In your copy, include every line of the records exactly and no picture at all.

┄┄┄┄┄┄

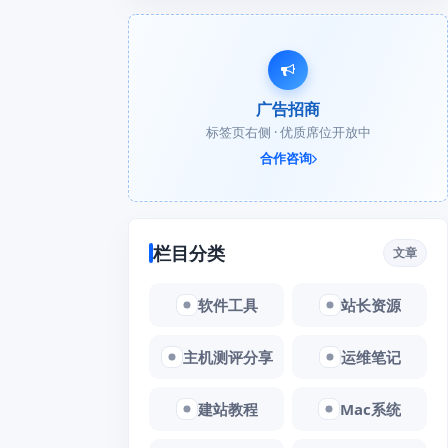
广告招商
标签页右侧 · 优质席位开放中
合作咨询
栏目分类
文章
软件工具
站长资源
主机测评分享
运维笔记
建站教程
Mac系统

┄┄┄┄┄┄

• [Completed task]:
广告招商
标签页右侧 · 优质席位开放中
合作咨询
栏目分类
文章
软件工具
站长资源
主机测评分享
运维笔记
建站教程
Mac系统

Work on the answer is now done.